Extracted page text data
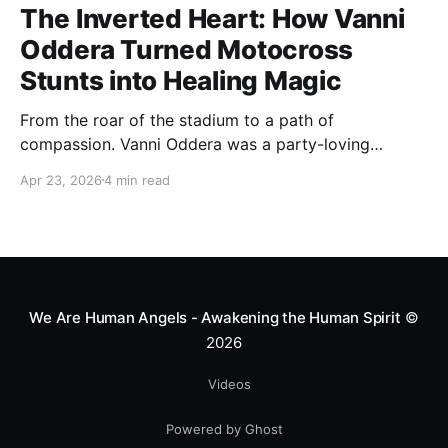
The Inverted Heart: How Vanni
Oddera Turned Motocross
Stunts into Healing Magic
From the roar of the stadium to a path of
compassion. Vanni Oddera was a party-loving
motocross star until a chance encounter changed his
Apr 23, 2026
4 min read
heart—literally. He now uses his stunts to bring
Mototerapia to kids fighting for their lives. True
greatness isn't found in the applause, but in a child’s
smile.
We Are Human Angels - Awakening the Human Spirit
©
2026
Videos
Powered by Ghost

— Work item —
Search the entries above for lines containing the word "Vanni", and copy each one.

— Answer section —
The Inverted Heart: How Vanni
compassion. Vanni Oddera was a party-loving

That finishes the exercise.